### DATA SUPPLIED
━━━━━━━━━━━━━━━━━━━━━━━━━━━━━━

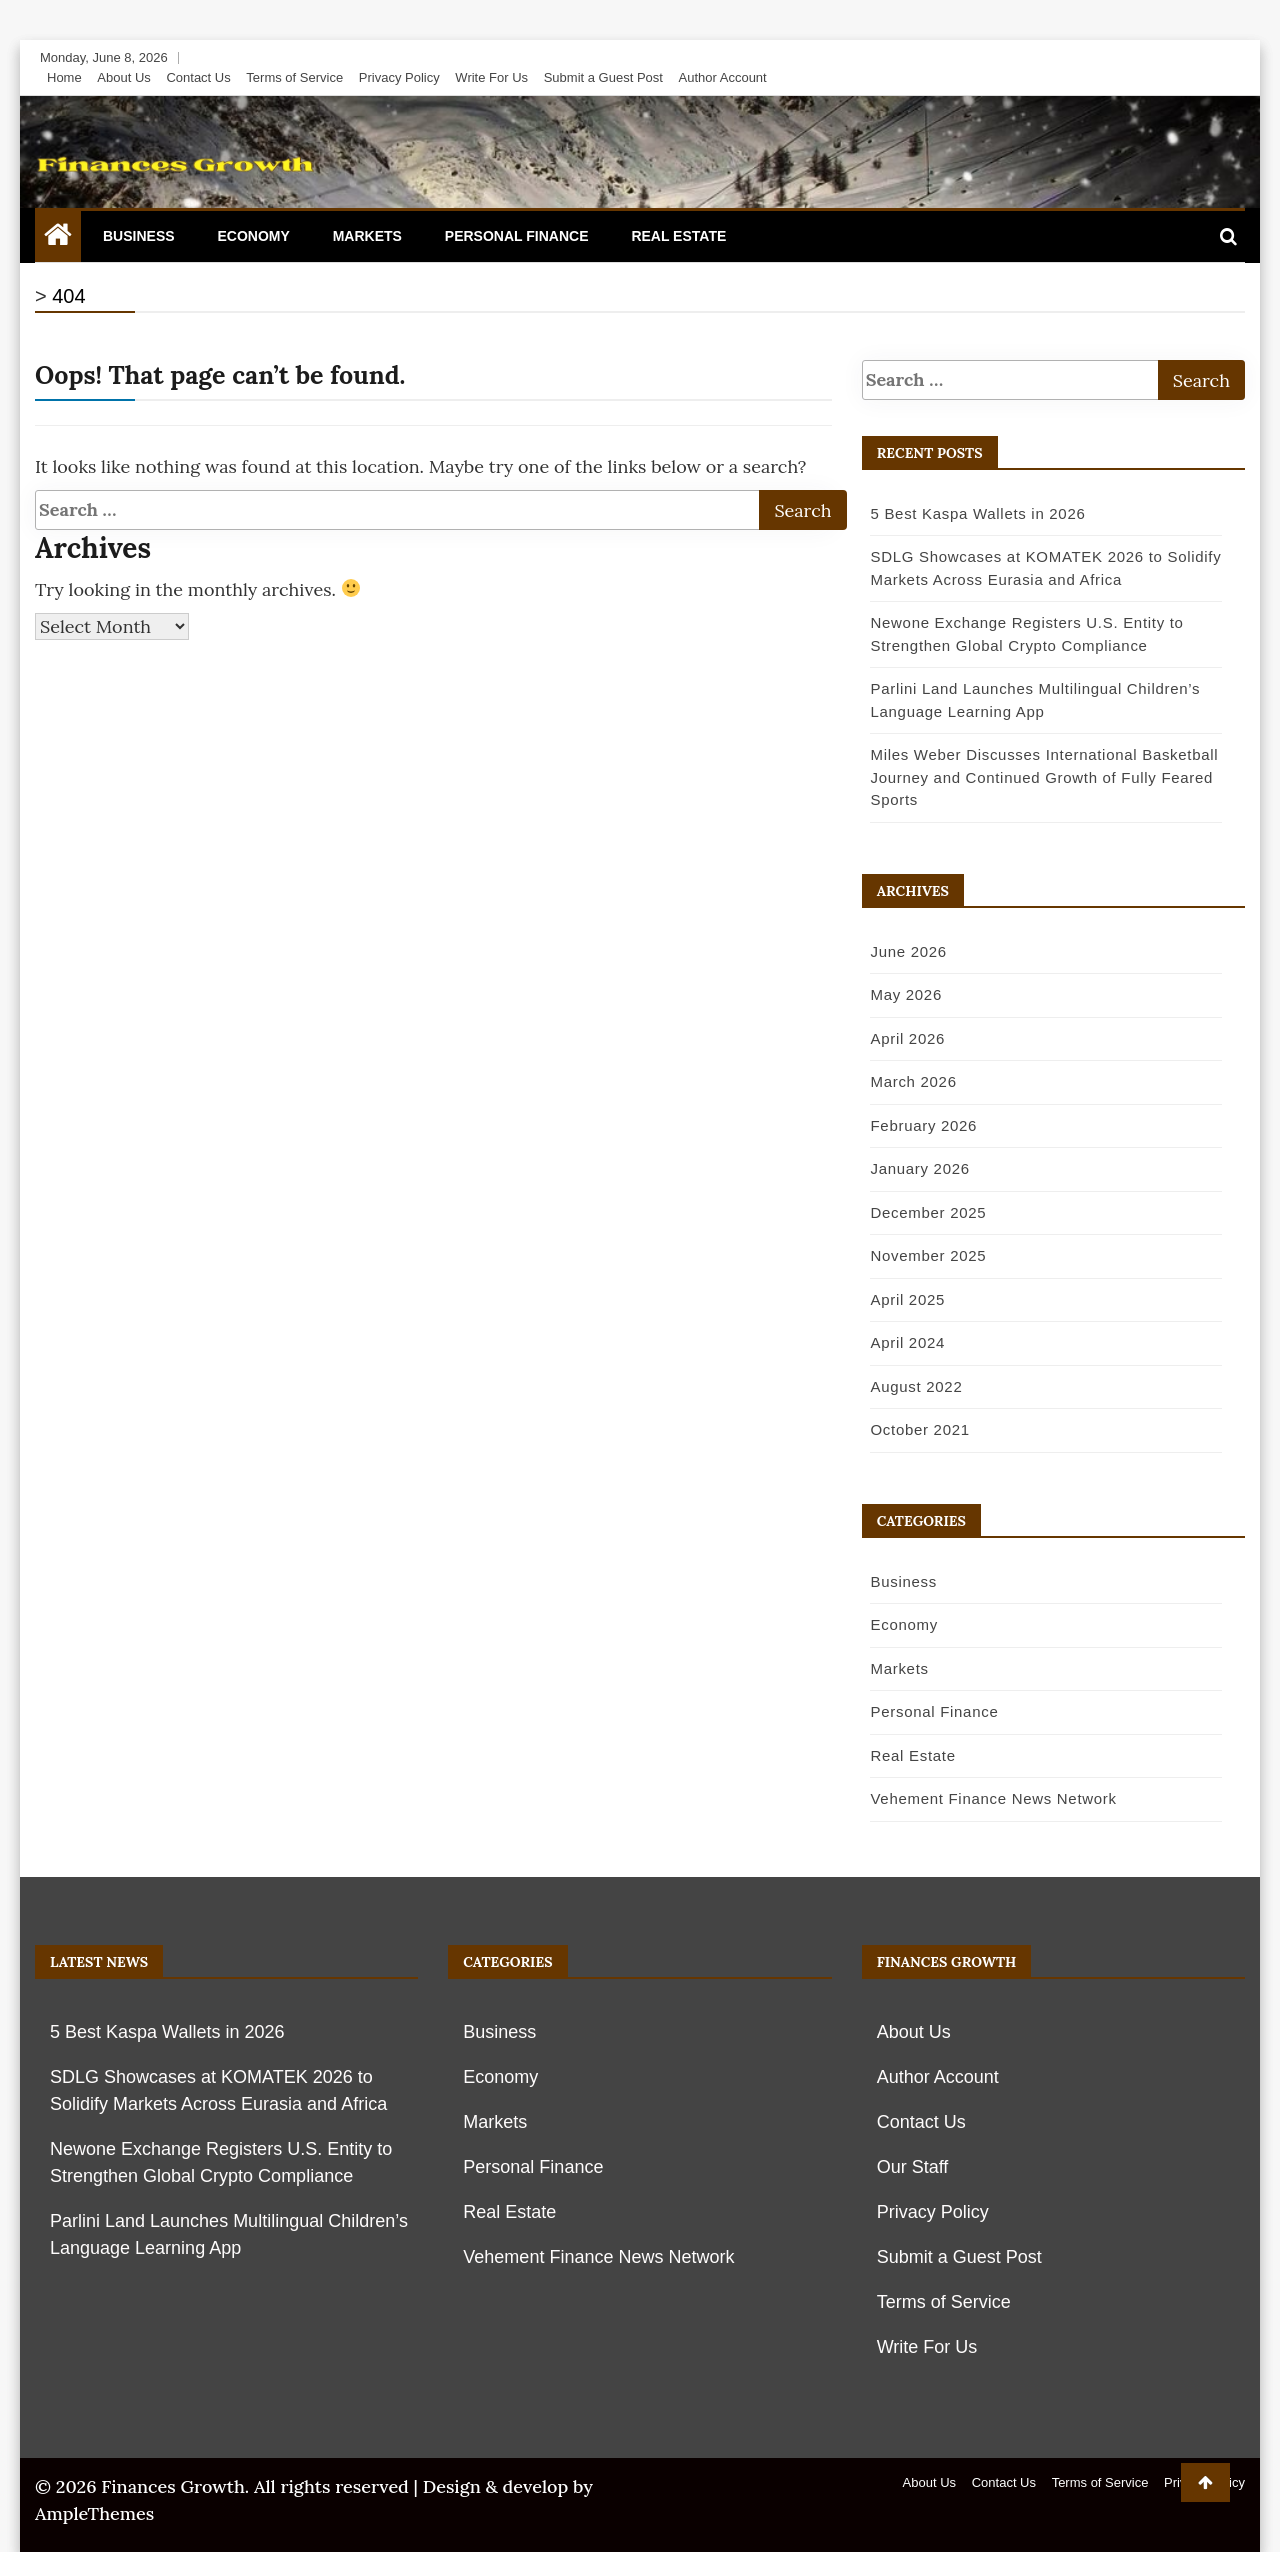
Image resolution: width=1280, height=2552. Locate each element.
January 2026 (914, 1168)
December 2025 (923, 1212)
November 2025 (923, 1255)
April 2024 (902, 1342)
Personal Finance (517, 236)
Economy (253, 236)
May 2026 (900, 994)
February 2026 (918, 1125)
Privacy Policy (399, 77)
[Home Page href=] (58, 239)
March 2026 (908, 1081)
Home (64, 77)
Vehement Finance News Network (988, 1798)
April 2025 (902, 1299)
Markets (367, 236)
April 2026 (902, 1038)
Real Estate (678, 236)
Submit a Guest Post (603, 77)
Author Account (723, 77)
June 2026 (903, 951)
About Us (123, 77)
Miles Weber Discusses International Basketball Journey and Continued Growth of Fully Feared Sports (1039, 777)
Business (139, 236)
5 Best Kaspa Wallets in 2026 (972, 513)
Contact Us (198, 77)
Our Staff (913, 2167)
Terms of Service (294, 77)
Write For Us (491, 77)
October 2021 (914, 1429)
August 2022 (911, 1386)
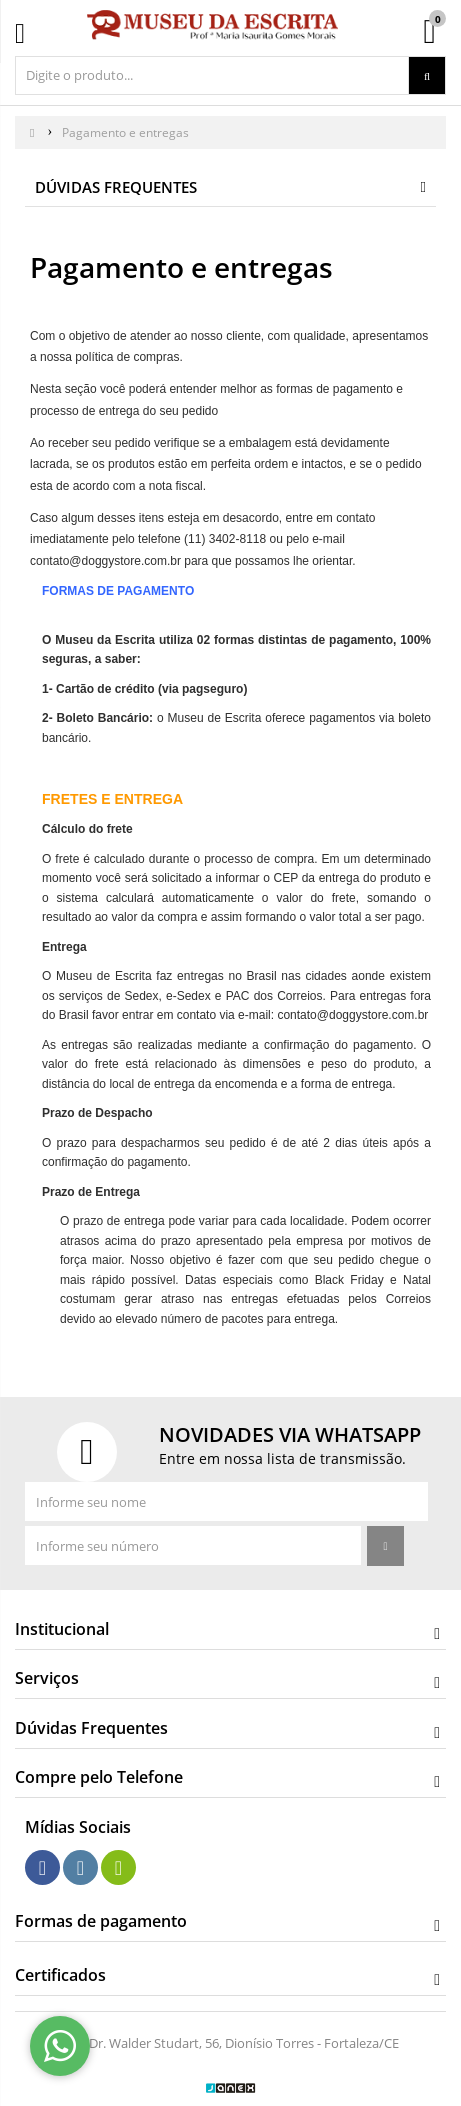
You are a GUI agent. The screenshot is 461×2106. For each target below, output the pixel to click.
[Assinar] (385, 1546)
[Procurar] (427, 76)
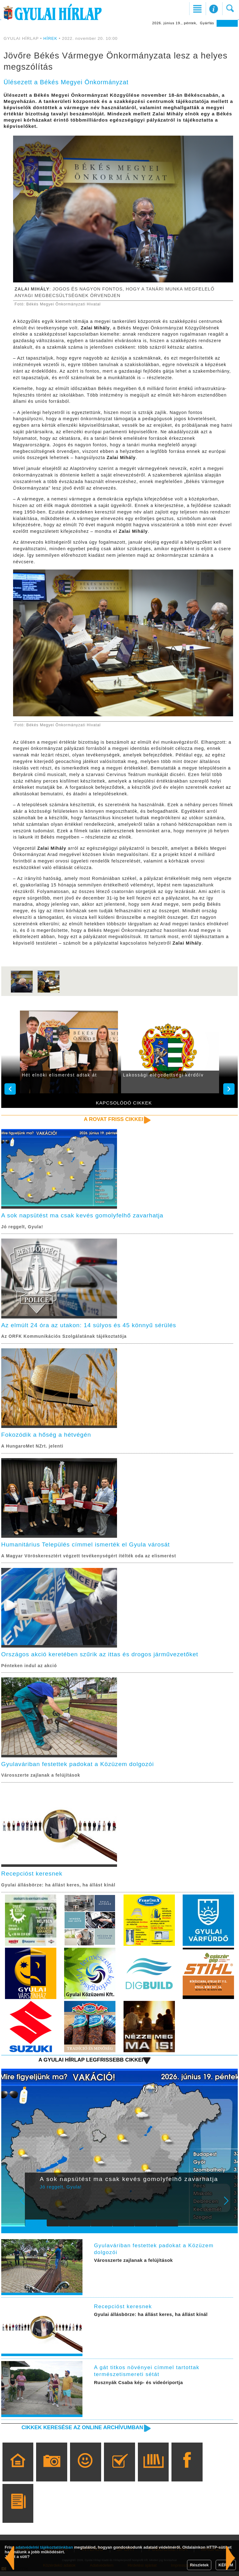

━━━━━━━━━━━━━━━━━━━━━━━━━━━━━━

### WORK TASK
All the lines above are to be reproduced exactly, except the pictures.

### RESULT
Image resolution: width=1280, height=2552. Locate each element.
January 2026 (914, 1168)
December 2025 (923, 1212)
November 2025 (923, 1255)
April 2024 (902, 1342)
Personal Finance (517, 236)
Economy (253, 236)
May 2026 (900, 994)
February 2026 (918, 1125)
Privacy Policy (399, 77)
[Home Page href=] (58, 239)
March 2026 (908, 1081)
Home (64, 77)
Vehement Finance News Network (988, 1798)
April 2025 (902, 1299)
Markets (367, 236)
April 2026 (902, 1038)
Real Estate (678, 236)
Submit a Guest Post (603, 77)
Author Account (723, 77)
June 2026 (903, 951)
About Us (123, 77)
Miles Weber Discusses International Basketball Journey and Continued Growth of Fully Feared Sports (1039, 777)
Business (139, 236)
5 Best Kaspa Wallets in 2026 (972, 513)
Contact Us (198, 77)
Our Staff (913, 2167)
Terms of Service (294, 77)
Write For Us (491, 77)
October 2021 (914, 1429)
August 2022 (911, 1386)
You are a GUI agent. The screenshot is 461×2106. For each target below, output the pixel to click.
[Assinar] (385, 1546)
[Procurar] (427, 76)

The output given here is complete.